Recycling biz reckons AI features are destroying smartphone resale values

Galaxy S25 sheds 63% in 12 months as reseller questions LLM emphasis

by · The Register

Smartphone makers love touting AI, but the technology may be quietly destroying resale values.

According to UK used device website Compare and Recycle, Samsung's Galaxy S25 lost 63 percent of its resale value after 12 months, reversing a multi-year trend of Samsung flagships depreciating more slowly with each generation. The culprit, Compare and Recycle believes, is AI.

"The Galaxy S24 was the first Samsung model to have Galaxy AI features, said chief product officer Lee Elliott. S"ince then, Samsung has heavily marketed the on-device and cloud-based AI tools of the range, such as live translation, generative photo editing, and AI search."

He argues that positioning AI as a core selling point rather than background functionality has backfired badly.

Gartner research director Ranjit Atwal agrees the dynamic plays out differently across markets.

"Samsung's AI premium holds up with early adopters but fails in the refurbished market, where mid-range buyers prioritize value over AI branding," he told The Register.

"Beyond the price barrier, there is a secondary issue of trust: users are comfortable with AI for specific tasks like photo editing, but remain apprehensive about its more intrusive, wide-scale applications."

Not everyone is convinced AI is the problem.

CCS Insight's Ben Wood points out that heavy AI integration is now standard across premium devices. He says consumers can't really avoid it.
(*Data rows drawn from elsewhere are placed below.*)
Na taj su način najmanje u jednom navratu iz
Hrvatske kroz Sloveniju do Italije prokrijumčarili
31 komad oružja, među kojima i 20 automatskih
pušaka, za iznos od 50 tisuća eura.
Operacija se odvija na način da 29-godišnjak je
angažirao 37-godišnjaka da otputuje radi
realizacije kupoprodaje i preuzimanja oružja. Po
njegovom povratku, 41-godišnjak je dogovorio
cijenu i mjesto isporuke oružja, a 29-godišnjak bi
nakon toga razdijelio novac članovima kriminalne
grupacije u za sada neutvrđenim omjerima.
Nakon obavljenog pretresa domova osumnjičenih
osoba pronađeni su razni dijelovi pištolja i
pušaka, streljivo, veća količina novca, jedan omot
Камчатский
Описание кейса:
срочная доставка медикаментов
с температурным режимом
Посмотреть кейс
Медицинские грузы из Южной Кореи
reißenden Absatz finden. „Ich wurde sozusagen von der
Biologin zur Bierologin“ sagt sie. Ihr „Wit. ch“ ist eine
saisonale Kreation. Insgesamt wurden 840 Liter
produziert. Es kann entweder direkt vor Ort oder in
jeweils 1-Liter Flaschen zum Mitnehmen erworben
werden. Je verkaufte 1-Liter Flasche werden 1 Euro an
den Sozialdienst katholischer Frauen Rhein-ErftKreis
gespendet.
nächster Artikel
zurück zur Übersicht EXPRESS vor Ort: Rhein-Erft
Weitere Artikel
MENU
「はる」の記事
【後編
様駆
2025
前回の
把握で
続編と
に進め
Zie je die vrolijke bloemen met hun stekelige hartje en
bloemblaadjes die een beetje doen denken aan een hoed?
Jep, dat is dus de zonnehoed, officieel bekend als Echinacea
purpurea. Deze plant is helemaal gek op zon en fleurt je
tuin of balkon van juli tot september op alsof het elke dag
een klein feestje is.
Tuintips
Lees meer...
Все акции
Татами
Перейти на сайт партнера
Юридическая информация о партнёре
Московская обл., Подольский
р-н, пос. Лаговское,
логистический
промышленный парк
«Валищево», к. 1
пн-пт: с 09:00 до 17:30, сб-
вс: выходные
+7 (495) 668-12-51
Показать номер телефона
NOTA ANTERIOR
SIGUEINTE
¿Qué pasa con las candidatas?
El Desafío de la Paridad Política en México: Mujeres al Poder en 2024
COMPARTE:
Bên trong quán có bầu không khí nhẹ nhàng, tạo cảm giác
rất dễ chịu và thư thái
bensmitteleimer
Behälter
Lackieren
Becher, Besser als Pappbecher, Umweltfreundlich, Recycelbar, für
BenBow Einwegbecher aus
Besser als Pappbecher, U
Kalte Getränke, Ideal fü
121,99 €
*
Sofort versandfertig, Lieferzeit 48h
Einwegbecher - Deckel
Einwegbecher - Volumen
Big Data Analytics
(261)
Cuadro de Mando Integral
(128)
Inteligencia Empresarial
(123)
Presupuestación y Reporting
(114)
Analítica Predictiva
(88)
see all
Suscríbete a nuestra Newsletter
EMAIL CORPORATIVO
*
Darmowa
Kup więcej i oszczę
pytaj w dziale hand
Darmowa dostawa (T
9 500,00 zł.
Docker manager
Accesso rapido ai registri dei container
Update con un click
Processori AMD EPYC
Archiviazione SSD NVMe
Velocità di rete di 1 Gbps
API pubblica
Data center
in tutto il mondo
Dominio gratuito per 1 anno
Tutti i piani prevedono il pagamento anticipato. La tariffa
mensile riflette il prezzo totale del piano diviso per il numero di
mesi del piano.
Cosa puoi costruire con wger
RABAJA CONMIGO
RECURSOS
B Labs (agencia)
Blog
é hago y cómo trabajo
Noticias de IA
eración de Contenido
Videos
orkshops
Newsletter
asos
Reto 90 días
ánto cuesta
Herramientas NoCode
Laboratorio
A recent CCS Insight survey found 47 percent of buyers would actually pay more for a phone with AI features, though this applied to new purchases, not secondhand ones.

"Although Samsung has doubled down on AI as a lead feature on its Galaxy devices, this is a common trend across Android smartphone makers, particularly in their premium devices. These days, it is hard for consumers to find premium devices that don't have a significant AI angle in the market and on-device experience," Wood told The Reg.

Samsung is now marketing its forthcoming S26 as an "AI phone" rather than a smartphone — a framing Elliott thinks is commercially risky as he suspects the public tide may have turned on AI.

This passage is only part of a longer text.